■ What the task asks ■
Given the entries below, would you transcribe exactly the lines starting at the one with "Aucune attribution requise" and ending at the one with "ftung Warentest LED-Leuchtmittel", both kept, pictures omitted, nothing extra?

───── Supplied information

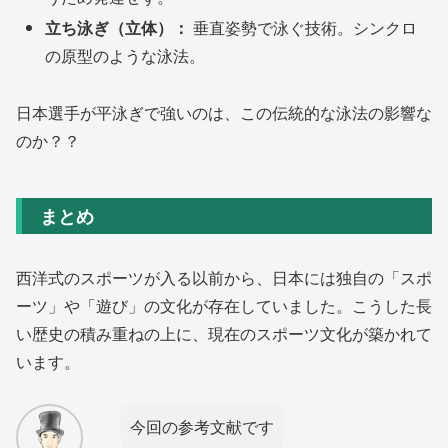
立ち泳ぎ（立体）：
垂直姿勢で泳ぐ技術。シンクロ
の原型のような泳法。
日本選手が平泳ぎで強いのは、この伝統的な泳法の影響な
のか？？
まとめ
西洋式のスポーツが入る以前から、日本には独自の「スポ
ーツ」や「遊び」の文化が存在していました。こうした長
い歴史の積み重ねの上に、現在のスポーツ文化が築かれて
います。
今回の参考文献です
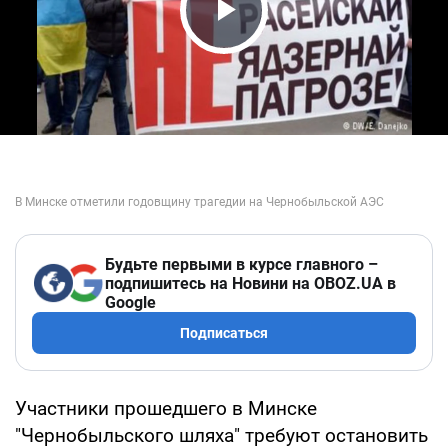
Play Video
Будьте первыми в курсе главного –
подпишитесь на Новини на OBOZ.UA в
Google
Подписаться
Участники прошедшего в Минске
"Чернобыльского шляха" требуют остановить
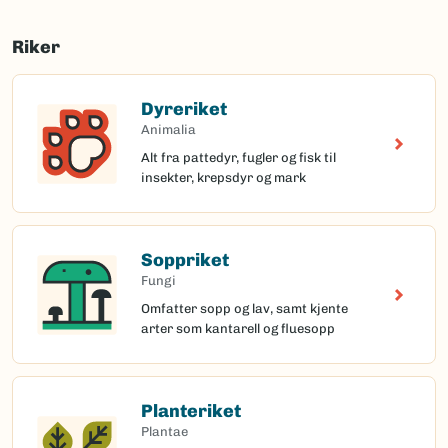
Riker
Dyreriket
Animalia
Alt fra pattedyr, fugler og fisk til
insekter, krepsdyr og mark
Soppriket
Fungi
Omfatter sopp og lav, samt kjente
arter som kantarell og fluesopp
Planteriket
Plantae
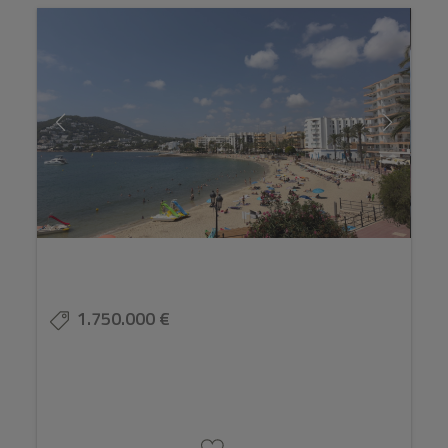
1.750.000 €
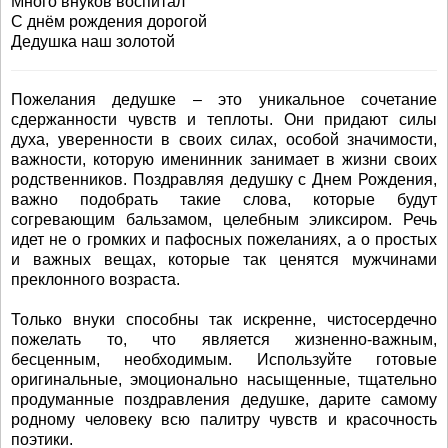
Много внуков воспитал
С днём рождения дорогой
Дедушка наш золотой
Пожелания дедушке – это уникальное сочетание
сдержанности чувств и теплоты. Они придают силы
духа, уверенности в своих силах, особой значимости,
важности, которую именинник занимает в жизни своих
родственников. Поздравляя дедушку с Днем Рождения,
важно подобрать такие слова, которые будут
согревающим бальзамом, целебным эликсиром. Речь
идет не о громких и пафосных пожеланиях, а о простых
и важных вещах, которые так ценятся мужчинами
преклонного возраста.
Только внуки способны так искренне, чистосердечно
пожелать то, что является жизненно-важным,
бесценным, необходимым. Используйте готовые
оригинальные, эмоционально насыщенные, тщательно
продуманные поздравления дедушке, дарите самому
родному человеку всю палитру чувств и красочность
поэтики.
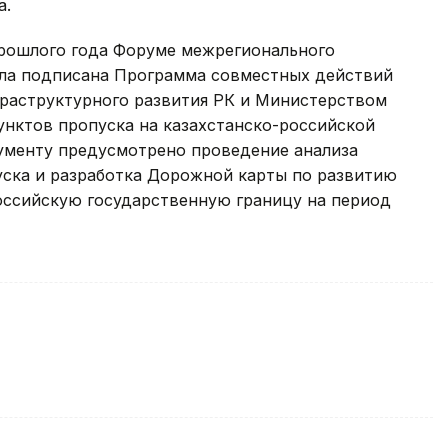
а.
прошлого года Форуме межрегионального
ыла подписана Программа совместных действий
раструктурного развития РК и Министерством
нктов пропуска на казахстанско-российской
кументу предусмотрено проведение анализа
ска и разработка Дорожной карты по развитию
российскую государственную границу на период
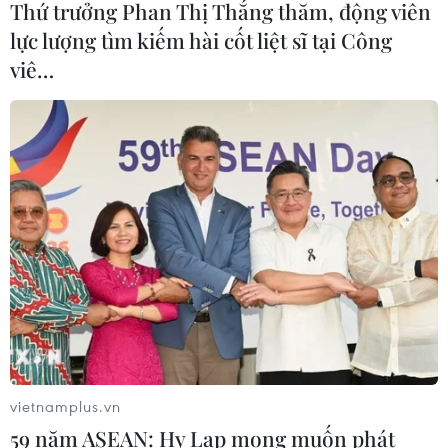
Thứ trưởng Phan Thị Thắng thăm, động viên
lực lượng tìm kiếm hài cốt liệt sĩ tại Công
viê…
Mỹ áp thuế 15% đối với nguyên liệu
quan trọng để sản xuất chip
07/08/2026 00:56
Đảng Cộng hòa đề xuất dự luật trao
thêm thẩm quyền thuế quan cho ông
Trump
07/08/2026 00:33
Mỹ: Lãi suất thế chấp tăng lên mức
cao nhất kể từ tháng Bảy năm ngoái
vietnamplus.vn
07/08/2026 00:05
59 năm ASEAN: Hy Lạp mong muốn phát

──────────
───── Supplied information

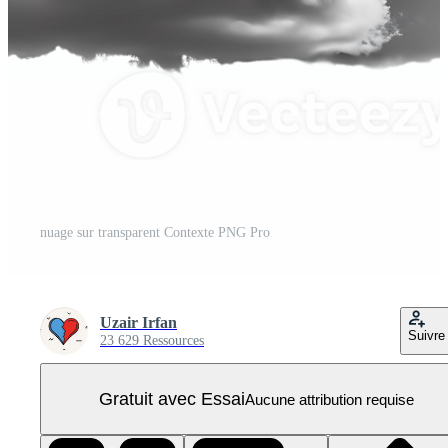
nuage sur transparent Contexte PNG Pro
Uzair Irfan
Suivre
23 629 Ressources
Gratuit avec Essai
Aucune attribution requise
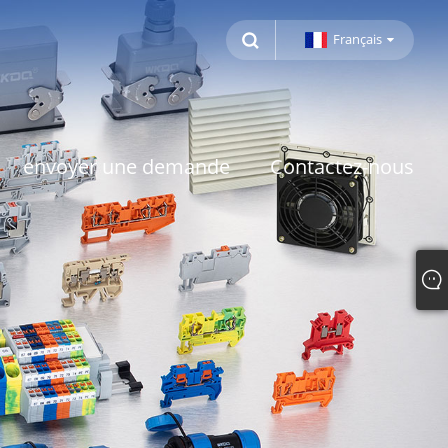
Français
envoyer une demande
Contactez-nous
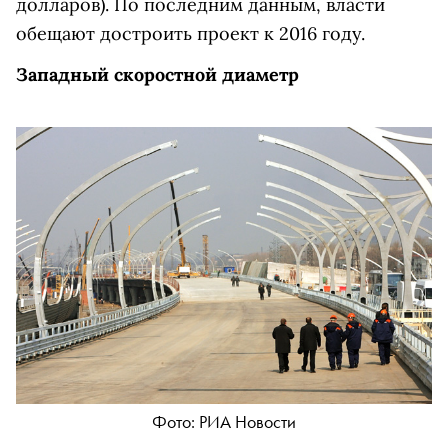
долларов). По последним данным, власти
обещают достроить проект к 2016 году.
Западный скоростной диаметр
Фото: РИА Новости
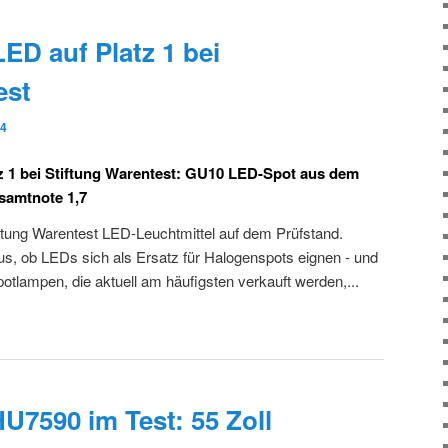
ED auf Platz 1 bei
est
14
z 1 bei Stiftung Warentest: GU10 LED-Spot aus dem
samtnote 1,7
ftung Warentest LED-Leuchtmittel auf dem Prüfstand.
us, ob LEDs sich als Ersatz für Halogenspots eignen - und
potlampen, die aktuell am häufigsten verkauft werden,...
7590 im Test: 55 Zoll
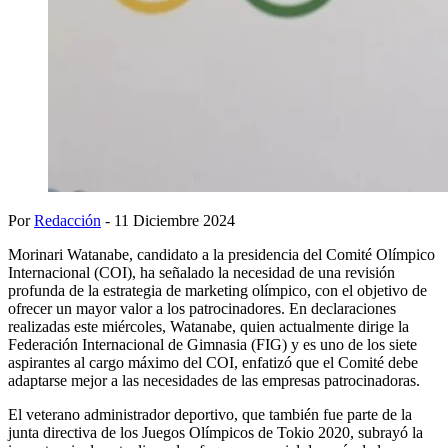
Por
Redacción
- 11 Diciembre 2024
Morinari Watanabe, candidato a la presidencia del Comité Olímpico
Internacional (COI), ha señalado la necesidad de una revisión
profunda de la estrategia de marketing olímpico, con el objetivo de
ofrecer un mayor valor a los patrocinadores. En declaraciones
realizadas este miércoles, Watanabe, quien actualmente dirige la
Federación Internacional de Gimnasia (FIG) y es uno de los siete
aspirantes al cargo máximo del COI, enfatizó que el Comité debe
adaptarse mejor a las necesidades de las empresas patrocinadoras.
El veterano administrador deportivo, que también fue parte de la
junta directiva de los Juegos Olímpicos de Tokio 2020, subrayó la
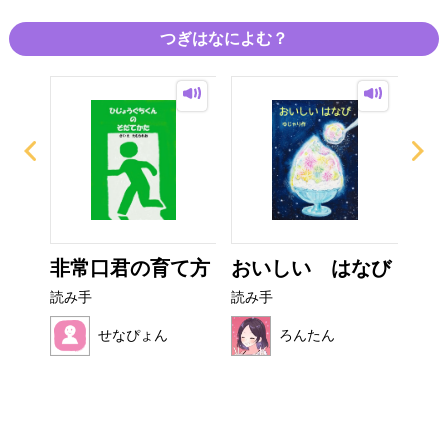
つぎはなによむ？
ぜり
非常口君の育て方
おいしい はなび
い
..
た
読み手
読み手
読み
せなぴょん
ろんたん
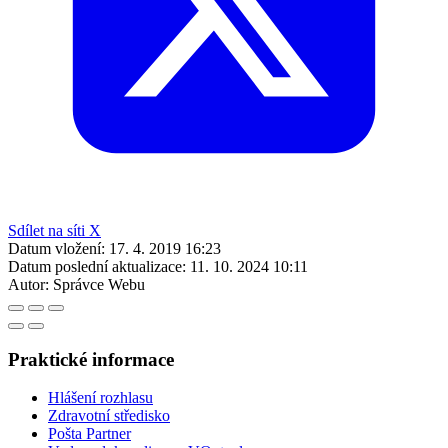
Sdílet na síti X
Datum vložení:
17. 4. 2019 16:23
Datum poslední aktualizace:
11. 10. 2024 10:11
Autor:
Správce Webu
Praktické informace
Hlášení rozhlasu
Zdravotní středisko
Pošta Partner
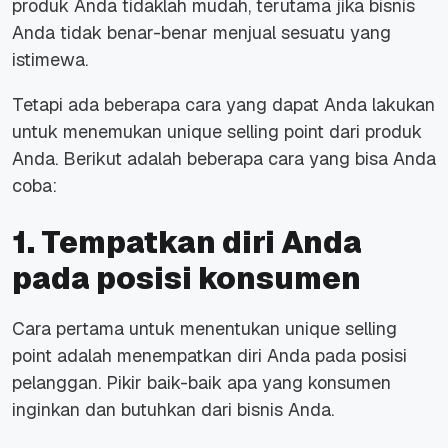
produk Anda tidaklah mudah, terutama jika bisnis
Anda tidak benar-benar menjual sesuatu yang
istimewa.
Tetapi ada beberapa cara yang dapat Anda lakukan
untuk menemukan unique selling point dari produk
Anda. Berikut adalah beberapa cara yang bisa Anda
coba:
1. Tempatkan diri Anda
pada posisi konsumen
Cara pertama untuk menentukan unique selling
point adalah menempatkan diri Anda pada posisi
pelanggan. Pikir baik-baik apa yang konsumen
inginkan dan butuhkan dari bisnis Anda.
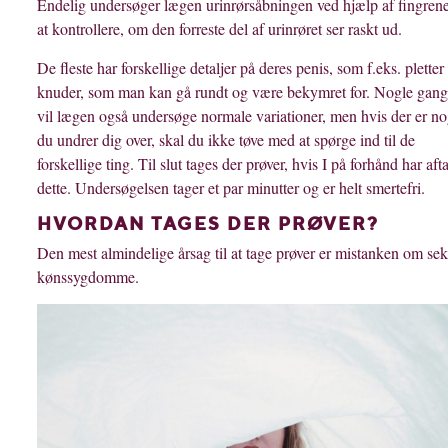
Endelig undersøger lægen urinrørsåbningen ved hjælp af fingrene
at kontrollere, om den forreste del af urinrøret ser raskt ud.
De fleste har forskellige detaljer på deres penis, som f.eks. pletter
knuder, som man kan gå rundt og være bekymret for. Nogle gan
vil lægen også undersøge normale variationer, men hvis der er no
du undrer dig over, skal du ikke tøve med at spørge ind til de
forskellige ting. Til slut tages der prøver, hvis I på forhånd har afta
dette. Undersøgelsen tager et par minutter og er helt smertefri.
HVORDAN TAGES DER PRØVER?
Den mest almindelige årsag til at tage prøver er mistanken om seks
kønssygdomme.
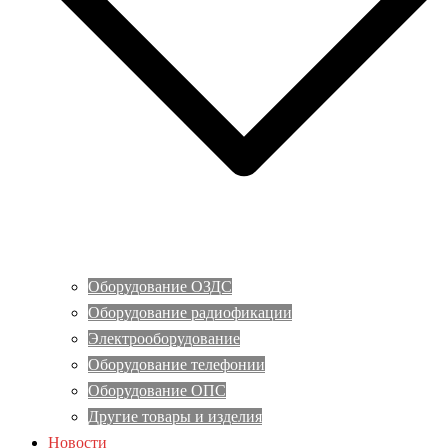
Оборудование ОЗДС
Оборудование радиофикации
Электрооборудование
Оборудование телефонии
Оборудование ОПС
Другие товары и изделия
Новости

──────────
───── Supplied information

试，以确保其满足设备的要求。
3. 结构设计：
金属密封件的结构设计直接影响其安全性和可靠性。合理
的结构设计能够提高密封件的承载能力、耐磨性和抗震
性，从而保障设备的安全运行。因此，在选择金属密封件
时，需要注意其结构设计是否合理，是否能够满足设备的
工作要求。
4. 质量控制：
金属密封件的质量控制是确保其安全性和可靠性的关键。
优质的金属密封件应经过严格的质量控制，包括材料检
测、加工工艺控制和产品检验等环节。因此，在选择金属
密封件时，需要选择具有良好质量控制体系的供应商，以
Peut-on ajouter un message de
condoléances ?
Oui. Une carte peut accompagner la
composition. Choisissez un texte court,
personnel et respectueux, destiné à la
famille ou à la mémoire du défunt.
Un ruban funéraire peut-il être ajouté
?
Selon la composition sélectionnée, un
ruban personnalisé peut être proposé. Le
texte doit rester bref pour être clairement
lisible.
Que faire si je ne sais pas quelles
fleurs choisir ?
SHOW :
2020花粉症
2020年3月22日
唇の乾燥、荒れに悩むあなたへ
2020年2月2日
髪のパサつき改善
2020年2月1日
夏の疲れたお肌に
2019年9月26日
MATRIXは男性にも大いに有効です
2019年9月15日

──────────

■ Written reply ■
Aucune attribution requise
Français
envoyer une demande
Contactez-nous
долларов). По последним данным, власти
обещают достроить проект к 2016 году.
Западный скоростной диаметр
Фото: РИА Новости
ED auf Platz 1 bei
est
14
z 1 bei Stiftung Warentest: GU10 LED-Spot aus dem
samtnote 1,7
ftung Warentest LED-Leuchtmittel auf dem Prüfstand.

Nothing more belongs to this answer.